No me gusta el fútbol. A pesar de haberme criado en un hogar donde el fútbol es considerado un deporte semidivino, nunca me ha gustado. Alguna vez, en mi época universitaria, me dejé arrastrar por la euforia del buen hacer del equipo de mi ciudad (Barcelona) y aproveché la treta para participar en fiestas y jolgorios (aunque no tuviese la menor idea de por qué título exactamente saltábamos todos abrazados por las calles del centro de la ciudad).
No me gusta el fútbol y no lo sigo, pero vivo en este planeta al que llamamos Tierra y, en consecuencia, sé quién es Messi.
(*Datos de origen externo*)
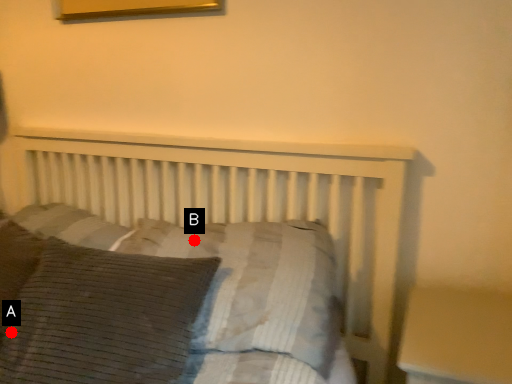 Question: Two points are circled on the image, labeled by A and B beside each circle. Which point appears closest to the camera in this image?

Choices:
 (A) A is closer
 (B) B is closer

Answer: (A) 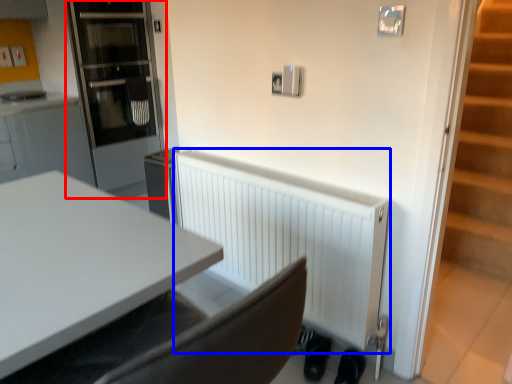 Question: Which object appears farthest to the camera in this image, glass door (highlighted by a red box) or radiator (highlighted by a blue box)?

Choices:
 (A) glass door
 (B) radiator

Answer: (A) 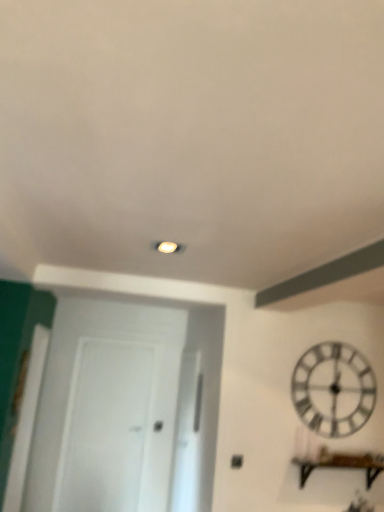 Question: Are transparent glass door at center, the first glass door from the left, and transparent glass door at center, which is the 1th glass door in right-to-left order, making contact?

Choices:
 (A) no
 (B) yes

Answer: (A)

Question: Is the depth of transparent glass door at center, the first glass door from the left, greater than that of transparent glass door at center, which is the 1th glass door in right-to-left order?

Choices:
 (A) no
 (B) yes

Answer: (B)

Question: Is transparent glass door at center, the first glass door from the left, to the left of transparent glass door at center, which is the 1th glass door in right-to-left order, from the viewer's perspective?

Choices:
 (A) no
 (B) yes

Answer: (B)

Question: Is transparent glass door at center, the first glass door from the left, positioned with its back to transparent glass door at center, which is the 1th glass door in right-to-left order?

Choices:
 (A) yes
 (B) no

Answer: (B)

Question: Is transparent glass door at center, the first glass door from the left, taller than transparent glass door at center, which is the 1th glass door in right-to-left order?

Choices:
 (A) no
 (B) yes

Answer: (B)

Question: From a real-world perspective, is transparent glass door at center, the first glass door from the left, above or below white wooden clock at upper right?

Choices:
 (A) below
 (B) above

Answer: (A)

Question: Is transparent glass door at center, the first glass door from the left, in front of or behind white wooden clock at upper right in the image?

Choices:
 (A) front
 (B) behind

Answer: (B)

Question: From the image's perspective, is transparent glass door at center, the first glass door from the left, above or below white wooden clock at upper right?

Choices:
 (A) below
 (B) above

Answer: (A)

Question: Would you say transparent glass door at center, the first glass door from the left, is to the left or to the right of white wooden clock at upper right in the picture?

Choices:
 (A) left
 (B) right

Answer: (A)

Question: Is brown wooden shelf at lower right bigger or smaller than transparent glass door at center, the 2th glass door positioned from the left?

Choices:
 (A) big
 (B) small

Answer: (B)

Question: Relative to transparent glass door at center, the 2th glass door positioned from the left, is brown wooden shelf at lower right in front or behind?

Choices:
 (A) behind
 (B) front

Answer: (B)

Question: Choose the correct answer: Is brown wooden shelf at lower right inside transparent glass door at center, the 2th glass door positioned from the left, or outside it?

Choices:
 (A) outside
 (B) inside

Answer: (A)

Question: Is point (355, 457) positioned closer to the camera than point (190, 411)?

Choices:
 (A) farther
 (B) closer

Answer: (B)

Question: From the image's perspective, is brown wooden shelf at lower right positioned above or below white wooden clock at upper right?

Choices:
 (A) above
 (B) below

Answer: (B)

Question: From a real-world perspective, is brown wooden shelf at lower right above or below white wooden clock at upper right?

Choices:
 (A) below
 (B) above

Answer: (A) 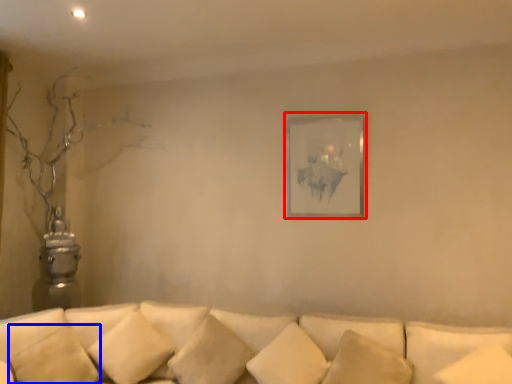 Question: Which object is further to the camera taking this photo, picture frame (highlighted by a red box) or pillow (highlighted by a blue box)?

Choices:
 (A) picture frame
 (B) pillow

Answer: (A) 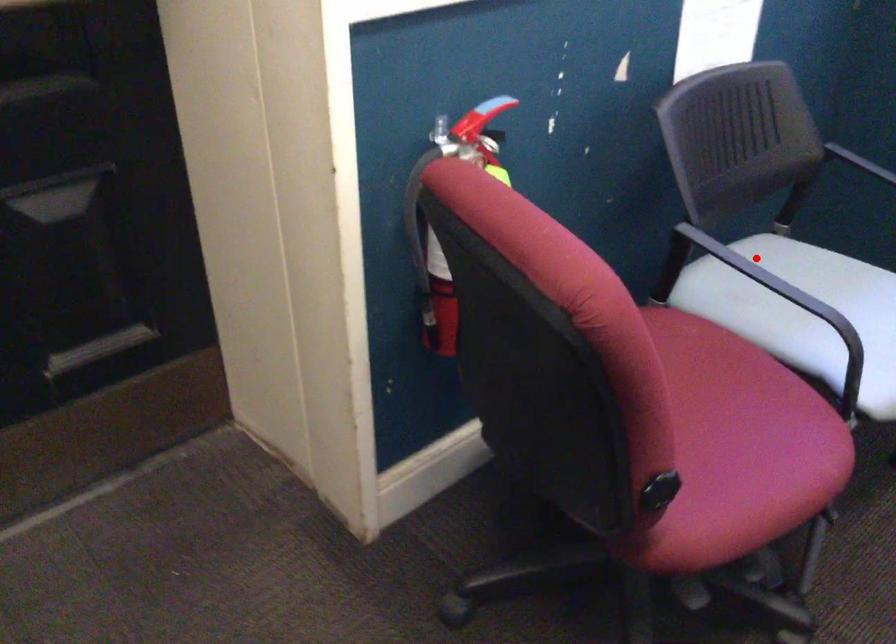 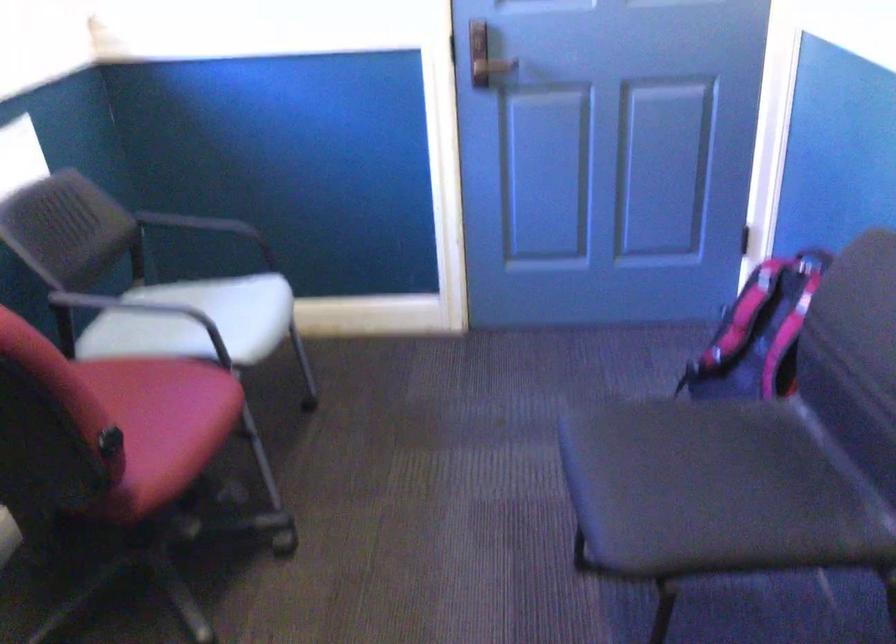 Question: I am providing you with two images of the same scene from different viewpoints. Image1 has a red point marked. In image2, the corresponding 3D location appears at what relative position? Reply with the corresponding letter.

Choices:
 (A) Closer
 (B) Farther

Answer: (B) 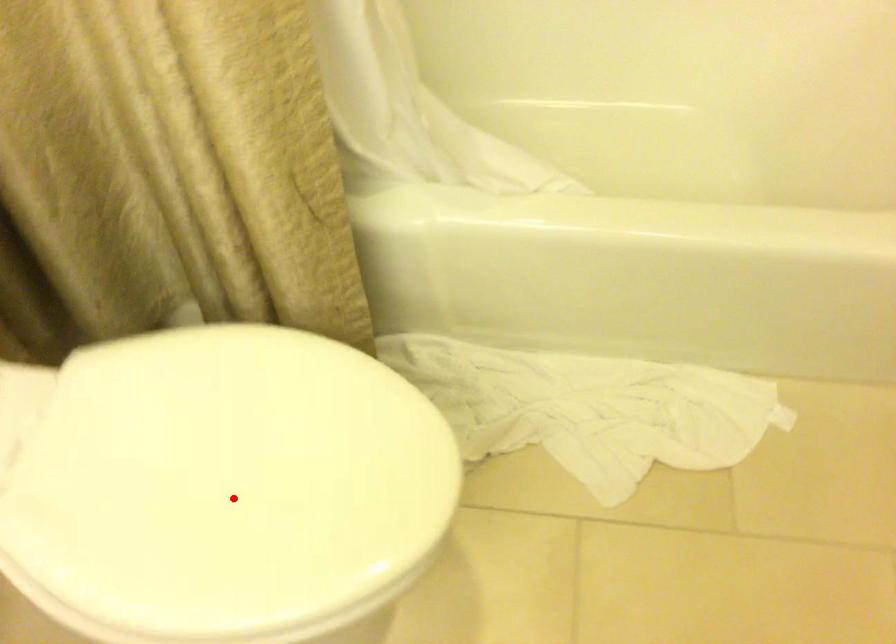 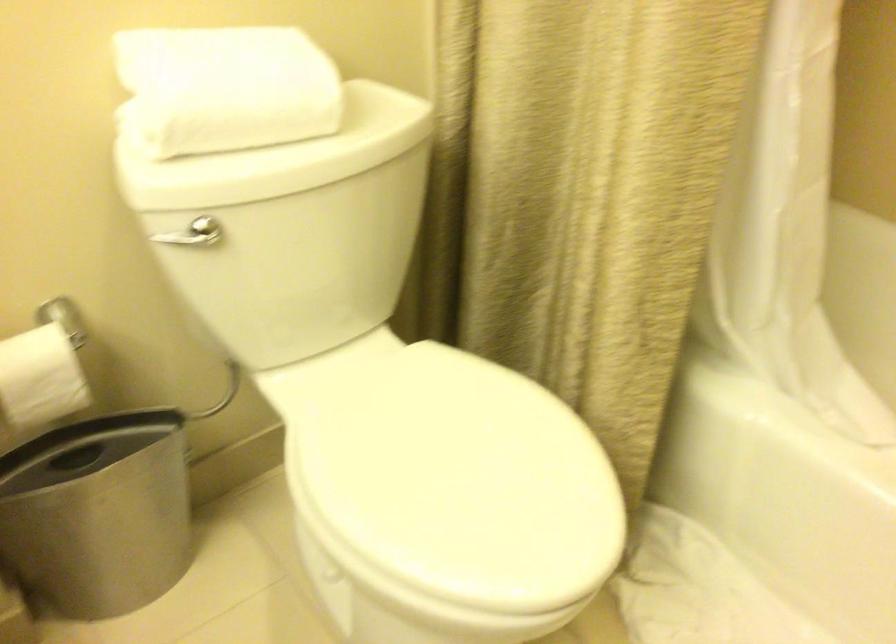 Find the pixel in the second image that matches the highlighted location in the first image.

(442, 485) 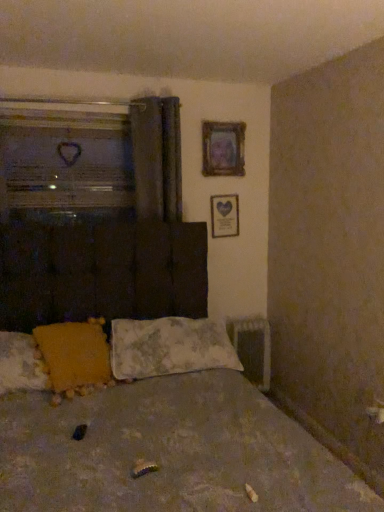 Question: From a real-world perspective, is transparent glass heart at upper left beneath wooden heart-shaped frame at upper right, the first picture frame ordered from the bottom?

Choices:
 (A) yes
 (B) no

Answer: (B)

Question: Does transparent glass heart at upper left have a lesser height compared to wooden heart-shaped frame at upper right, which appears as the 2th picture frame when viewed from the top?

Choices:
 (A) no
 (B) yes

Answer: (A)

Question: Could you tell me if transparent glass heart at upper left is facing wooden heart-shaped frame at upper right, the first picture frame ordered from the bottom?

Choices:
 (A) yes
 (B) no

Answer: (B)

Question: Does transparent glass heart at upper left appear on the right side of wooden heart-shaped frame at upper right, which appears as the 2th picture frame when viewed from the top?

Choices:
 (A) no
 (B) yes

Answer: (A)

Question: Considering the relative sizes of transparent glass heart at upper left and wooden heart-shaped frame at upper right, the first picture frame ordered from the bottom, in the image provided, is transparent glass heart at upper left taller than wooden heart-shaped frame at upper right, the first picture frame ordered from the bottom,?

Choices:
 (A) yes
 (B) no

Answer: (A)

Question: Based on their positions, is dark gray fabric curtain at upper center located to the left or right of wooden heart-shaped frame at upper right, which appears as the 2th picture frame when viewed from the top?

Choices:
 (A) right
 (B) left

Answer: (B)

Question: From the image's perspective, relative to wooden heart-shaped frame at upper right, which appears as the 2th picture frame when viewed from the top, is dark gray fabric curtain at upper center above or below?

Choices:
 (A) above
 (B) below

Answer: (A)

Question: Would you say dark gray fabric curtain at upper center is inside or outside wooden heart-shaped frame at upper right, which appears as the 2th picture frame when viewed from the top?

Choices:
 (A) outside
 (B) inside

Answer: (A)

Question: Considering the positions of point (180, 150) and point (233, 205), is point (180, 150) closer or farther from the camera than point (233, 205)?

Choices:
 (A) closer
 (B) farther

Answer: (A)

Question: Is wooden frame at upper center, the first picture frame positioned from the top, wider or thinner than yellow fabric pillow at lower left, which is the 2th pillow in right-to-left order?

Choices:
 (A) thin
 (B) wide

Answer: (A)

Question: Is wooden frame at upper center, the first picture frame positioned from the top, situated inside yellow fabric pillow at lower left, which is counted as the first pillow, starting from the left, or outside?

Choices:
 (A) inside
 (B) outside

Answer: (B)

Question: From the image's perspective, is wooden frame at upper center, arranged as the 2th picture frame when ordered from the bottom, located above or below yellow fabric pillow at lower left, which is the 2th pillow in right-to-left order?

Choices:
 (A) below
 (B) above

Answer: (B)

Question: In the image, is wooden frame at upper center, the first picture frame positioned from the top, positioned in front of or behind yellow fabric pillow at lower left, which is counted as the first pillow, starting from the left?

Choices:
 (A) front
 (B) behind

Answer: (B)

Question: From the image's perspective, relative to wooden heart-shaped frame at upper right, the first picture frame ordered from the bottom, is fluffy white pillow at center, the 1th pillow positioned from the right, above or below?

Choices:
 (A) below
 (B) above

Answer: (A)

Question: Looking at their shapes, would you say fluffy white pillow at center, the 1th pillow positioned from the right, is wider or thinner than wooden heart-shaped frame at upper right, the first picture frame ordered from the bottom?

Choices:
 (A) wide
 (B) thin

Answer: (A) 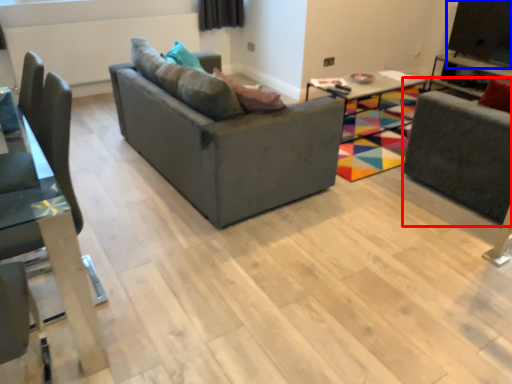 Question: Among these objects, which one is nearest to the camera, swivel chair (highlighted by a red box) or window screen (highlighted by a blue box)?

Choices:
 (A) swivel chair
 (B) window screen

Answer: (A) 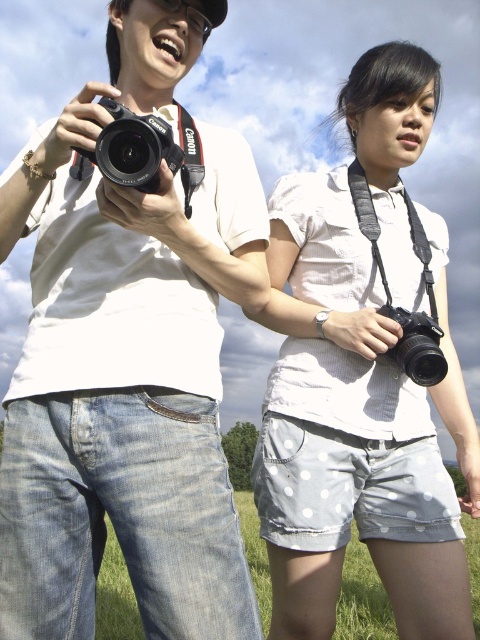 Question: Which object is closer to the camera taking this photo?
Además me cae bien y me gusta verlo correr, con esa forma tan natural y elegante, como si su cuerpo, para sobrevivir, necesitase eso, correr, en vez de respirar.
Messi es para Barcelona una de sus señas de identidad, un emblema más importante que la Sagrada Família (que, creo, sólo importa a los que vienen a visitarla desde otros lugares). Messi es un poco de todos los que vivimos aquí.
He visto a gente que ama el fútbol, personas que no son seguidoras del Barça, gente que lleva las camisetas de otros equipos, mostrar su tristeza por la situación de Messi. Tristeza no por su marcha, sino por las cadenas pesadas y oxidadas con las que lo han retenido.
¿Merece la pena retener a una leyenda?, ¿merecería la pena contemplar un Ave del Paraíso enjaulada?